Donaldo turned and made his way to the door, gesturing for Andgit and Forstrang to follow. Before he left, he looked back at them, smug triumph showing through the calm smoothness of his features. Then the door slammed shut, and the bar grated as it was dropped into place.

Elana turned in Theodred’s arms, crumpling against his strong, warm chest. Her courage had held through all the months of captivity. Knowing she must be strong to protect her daughter, she had shut her mind to the terrifying prospects of the future, holding firm to the faith that somehow, she and Theodred together would find a way out of their predicament. Now he was here at last, and the threat against them even more horrible than she had imagined. The relief of being able to at last put aside her brave façade and pour out her fear and grief overwhelmed her, and his solid strength supporting her as she sobbed was unbearably sweet. She shifted Deore to her hip and leaned her full weight on Theodred, registering even in her distraction how oddly content her child seemed.

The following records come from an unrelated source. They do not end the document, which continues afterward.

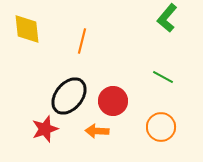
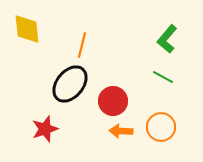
green L-shape: moved 21 px down
orange line: moved 4 px down
black ellipse: moved 1 px right, 12 px up
orange arrow: moved 24 px right
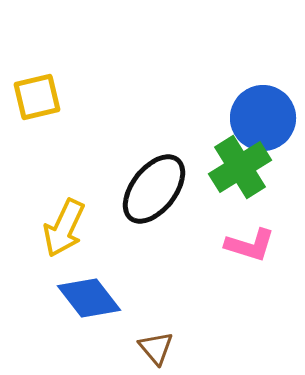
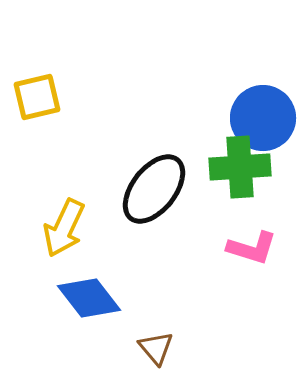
green cross: rotated 28 degrees clockwise
pink L-shape: moved 2 px right, 3 px down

Theodred held her, eyes closed, face pressed against her hair, refusing for the moment to consider any of what they soon must face, or the terror that threatened to rise up and consume him, clinging desperately to this one moment, savoring only the feel of her in his arms, and her rich womanly scent.

They stood thus, until Elana’s sobs died away. Theodred stroked her hair, and then eased her to the floor, seating himself beside her. Gently he took Deore from her, lifting the baby’s surprisingly heavy bulk into his own lap. While Elana scrubbed at her face with the sleeve of her dress, Theodred peered at Deore, glad to seize on any distraction. “She’s grown so much.” Deore’s lopsided mouth opened in a grin, revealing four tiny pointed teeth peeking through her gums, two on top and two on bottom. “She’s got teeth.”

Elana smiled wanly. “Yes, the first one broke through about a month ago. They’re so much sharper than normal, it was terrible for a few days until I taught her not to bite while she nursed. She drew blood a couple times, but they do learn quickly, you know, if you stop nursing every time they bite, they can’t really bite and nurse at the same time anyway, their tongue covers their teeth, so you have to watch for when they finish and pop them off before they can clamp down….” She realized she was babbling, and stopped and drew a deep breath. They both gazed for a moment at the baby, who laughed back at them, cheerfully unaware of the disaster surrounding her. Her deep, golden brown eyes gazed on them with confident trust.

Elana leaned her head on Theodred’s shoulder. “What are we going to do?”

His hand stroked her hair, then her cheek, and turned her face up toward his. “We will find a way. I don’t know how, but I will find a way to rescue you, to foil Saruman’s plan. Donaldo will have to let me out, if they want me at the head of the army, and when he does I’ll bring my men, and we’ll surround this place… but that’s no good, is it, he will have you to use against us. Then I’ll come alone, in secret, and find a way to sneak you out.”

“Surely he will have thought of that and planned against it.”

“Perhaps. He’s probably planning to take you somewhere else as soon as I leave. What if… no.” With an oath, he slammed his fist into the floor. Passing Deore back to Elana, he rose and began pacing the room. “There must be a way. I know I can find some way out of this trap!”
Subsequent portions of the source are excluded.